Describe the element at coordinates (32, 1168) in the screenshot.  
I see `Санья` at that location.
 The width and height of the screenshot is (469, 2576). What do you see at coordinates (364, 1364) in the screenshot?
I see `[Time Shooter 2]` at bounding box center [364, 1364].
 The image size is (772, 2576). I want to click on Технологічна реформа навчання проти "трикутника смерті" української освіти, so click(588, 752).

## [WHAT THE EXERCISE ASKS]
The full listing above is to be retyped exactly.

## [OUTPUT FOR THIS EXERCISE]
Describe the element at coordinates (32, 1168) in the screenshot.  
I see `Санья` at that location.
 The width and height of the screenshot is (469, 2576). What do you see at coordinates (364, 1364) in the screenshot?
I see `[Time Shooter 2]` at bounding box center [364, 1364].
 The image size is (772, 2576). I want to click on Технологічна реформа навчання проти "трикутника смерті" української освіти, so click(588, 752).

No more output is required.